India faces multiple health challenges which, if not tackled urgently and effectively, will seriously slow down our economic growth and increase inequalities in many dimensions. Apart from confronting the continuing challenge of under nutrition and infections in childhood, unsafe pregnancy, TB, malaria and AIDS, health services have also to counter and contain the onslaught of cardiovascular diseases, diabetes, cancers, chronic respiratory diseases and mental disorders.
This requires a strengthening of health systems across the country, through rapid infusion of financial and human resources. Higher levels of public financing are required, to provide a wide range of needed health services and also to ensure that the health system has the required work force, infrastructure, drugs and equipment to fully and appropriately utilise the funds allocated. There has to a break from the previous vicious cycle of underfunding resulting in a weak health system. This has to be replaced by a virtuous cycle of allocating more money for health to generate more health for the money.
Priority setting in resource
allocation and efficiencies in
design and delivery of health programmes are vital if population health benefits are to be maximised at any level of health
financing. Consultative priority setting and consensus on the core content of national programmes is essential if successful Centre-State collaboration in health is to be achieved.
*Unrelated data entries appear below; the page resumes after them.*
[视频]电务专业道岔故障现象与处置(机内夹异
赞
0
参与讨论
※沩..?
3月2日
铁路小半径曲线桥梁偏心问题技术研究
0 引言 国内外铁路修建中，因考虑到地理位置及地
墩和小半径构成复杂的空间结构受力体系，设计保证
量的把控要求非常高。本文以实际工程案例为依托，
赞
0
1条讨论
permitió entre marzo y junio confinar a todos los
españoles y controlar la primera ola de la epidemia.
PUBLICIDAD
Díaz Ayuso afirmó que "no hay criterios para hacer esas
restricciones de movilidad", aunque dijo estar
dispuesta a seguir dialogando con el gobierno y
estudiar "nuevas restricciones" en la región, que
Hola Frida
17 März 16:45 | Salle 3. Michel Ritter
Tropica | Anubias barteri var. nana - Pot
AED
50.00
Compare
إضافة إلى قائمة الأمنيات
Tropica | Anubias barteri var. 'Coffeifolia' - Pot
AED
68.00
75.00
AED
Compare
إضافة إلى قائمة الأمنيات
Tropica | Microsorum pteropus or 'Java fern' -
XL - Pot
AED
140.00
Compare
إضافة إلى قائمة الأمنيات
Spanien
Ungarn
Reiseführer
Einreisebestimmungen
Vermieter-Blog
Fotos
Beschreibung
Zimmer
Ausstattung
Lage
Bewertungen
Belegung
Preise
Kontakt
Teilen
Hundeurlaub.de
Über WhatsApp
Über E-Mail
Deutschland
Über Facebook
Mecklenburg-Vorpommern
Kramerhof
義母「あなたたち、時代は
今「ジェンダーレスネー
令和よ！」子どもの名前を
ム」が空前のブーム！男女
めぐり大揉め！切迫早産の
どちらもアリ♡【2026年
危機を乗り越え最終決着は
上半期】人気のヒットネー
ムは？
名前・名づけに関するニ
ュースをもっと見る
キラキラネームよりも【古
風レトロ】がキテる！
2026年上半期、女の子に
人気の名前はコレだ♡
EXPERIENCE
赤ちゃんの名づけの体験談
The National Development Council and the Council of Health Ministers must become active platforms for earnest Centre-State engagement for agreed agenda setting on national health policies.
Strengthening of primary health care is a high priority. So far comprehensive primary health care has been denied to most of India. The National Rural Health Mission mostly focused on some elements of maternal and child health, failing to integrate the fragmented and often poorly resourced programmes that address other health priorities.
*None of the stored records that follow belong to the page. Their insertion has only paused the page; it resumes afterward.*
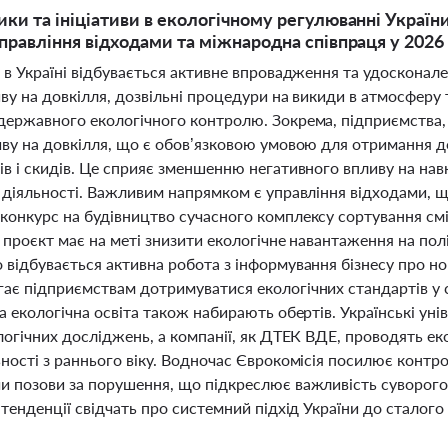
ики та ініціативи в екологічному регулюванні України
управління відходами та міжнародна співпраця у 2026
і в Україні відбувається активне впровадження та удоскона
ву на довкілля, дозвільні процедури на викиди в атмосферу
державного екологічного контролю. Зокрема, підприємства,
иву на довкілля, що є обов’язковою умовою для отримання 
ів і скидів. Це сприяє зменшенню негативного впливу на на
 діяльності. Важливим напрямком є управління відходами, що
конкурс на будівництво сучасного комплексу сортування смі
 проєкт має на меті знизити екологічне навантаження на пол
 відбувається активна робота з інформування бізнесу про н
ає підприємствам дотримуватися екологічних стандартів у 
а екологічна освіта також набирають обертів. Українські у
логічних досліджень, а компанії, як ДТЕК ВДЕ, проводять ек
ності з раннього віку. Водночас Єврокомісія посилює контр
и позови за порушення, що підкреслює важливість суворого
 тенденції свідчать про системний підхід України до сталого 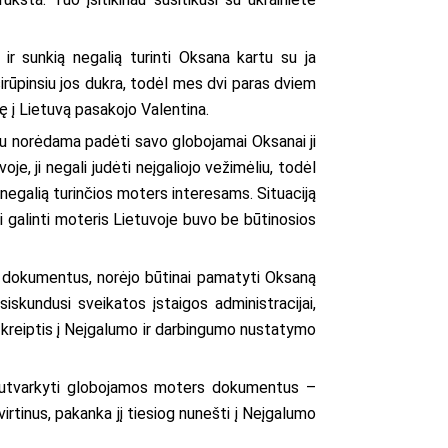
ir sunkią negalią turinti Oksana kartu su ja
irūpinsiu jos dukra, todėl mes dvi paras dviem
onę į Lietuvą pasakojo Valentina.
iau norėdama padėti savo globojamai Oksanai ji
je, ji negali judėti neįgaliojo vežimėliu, todėl
i negalią turinčios moters interesams. Situaciją
lėti galinti moteris Lietuvoje buvo be būtinosios
o dokumentus, norėjo būtinai pamatyti Oksaną
skundusi sveikatos įstaigos administracijai,
 kreiptis į Neįgalumo ir darbingumo nustatymo
s sutvarkyti globojamos moters dokumentus –
irtinus, pakanka jį tiesiog nunešti į Neįgalumo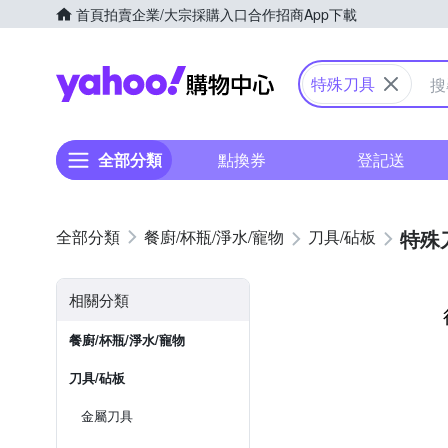
首頁
拍賣
企業/大宗採購入口
合作招商
App下載
Yahoo購物中心
特殊刀具
全部分類
點換券
登記送
特殊
餐廚/杯瓶/淨水/寵物
刀具/砧板
相關分類
餐廚/杯瓶/淨水/寵物
刀具/砧板
金屬刀具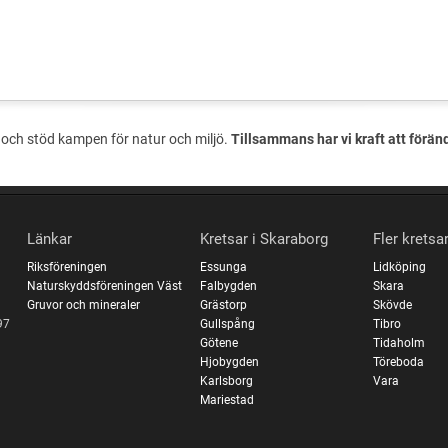
och stöd kampen för natur och miljö.
Tillsammans har vi kraft att förän
Länkar
Kretsar i Skaraborg
Fler kretsa
Riksföreningen
Essunga
Lidköping
Naturskyddsföreningen Väst
Falbygden
Skara
Gruvor och mineraler
Grästorp
Skövde
97
Gullspång
Tibro
Götene
Tidaholm
Hjobygden
Töreboda
Karlsborg
Vara
Mariestad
The Urban Health Mission, an afterthought, is yet to take off. Health workforce shortage has been a barrier to both outreach and quality of health services, diminishing the actual impact of even well intended programmes.
These challenges can be overcome by extensively training and deploying a wide range of technology enabled frontline health workers. New, effective and honest regulatory systems must be created for training and accreditation of health professionals.
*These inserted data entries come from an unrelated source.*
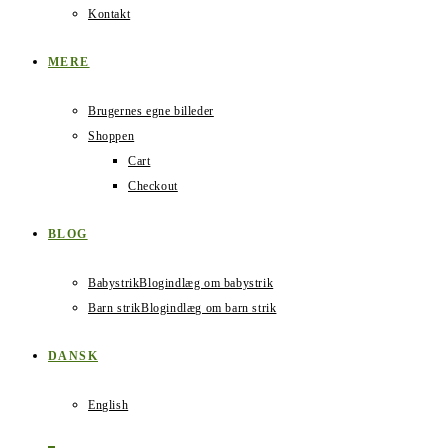
Kontakt
MERE
Brugernes egne billeder
Shoppen
Cart
Checkout
BLOG
Babystrik
Blogindlæg om babystrik
Barn strik
Blogindlæg om barn strik
DANSK
English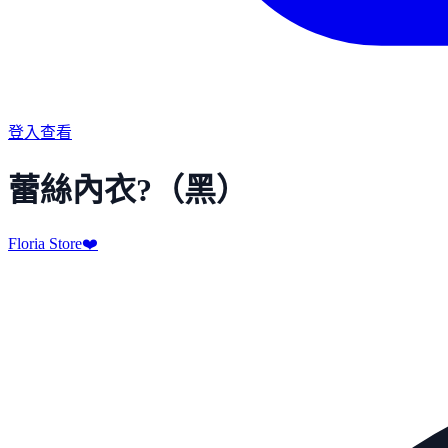
登入查看
蕾絲內衣?（黑）
Floria Store❤️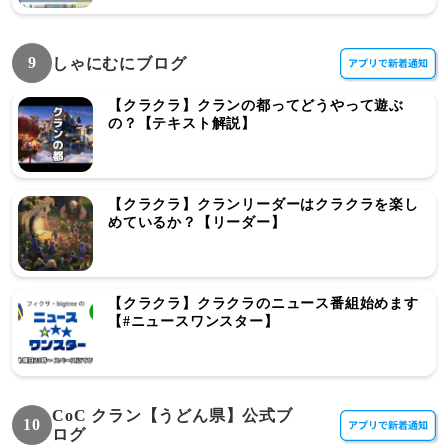
9
しゃにむにブログ
【クラクラ】クランの都ってどうやって遊ぶ
の？【テキスト解説】
【クラクラ】クランリーダーはクラクラを楽し
めているか？【リーダー】
【クラクラ】クラクラのニュース番組始めます
【#ニュースワンスター】
CoC クラン【うどん県】公式ブ
10
ログ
The health sub-centre must become the trusted health outpost for the community, providing basic health services to all. District hospitals must be upgraded and become capable of hosting new medical colleges which must be preferentially located in states which presently have very few. Medical colleges across the country must become technical support and monitoring partners of district health services. The
proposal to provide every citizen with accessible and affordable health care through a National Health Assurance Programme is most welcome.
In the mixed health system that we have operating in a federal polity, we have to draw upon all societal resourcesStates and Centre, public and private sectors, allopathic and Indian systems, health and non-health sectors to act in concert for producing good health in the population and providing good health care to individuals. Health, therefore,
requires a unifying framework of national action which is efficient, equitable and accountable. If delivered as promised, it will be truly transformational for Indias development.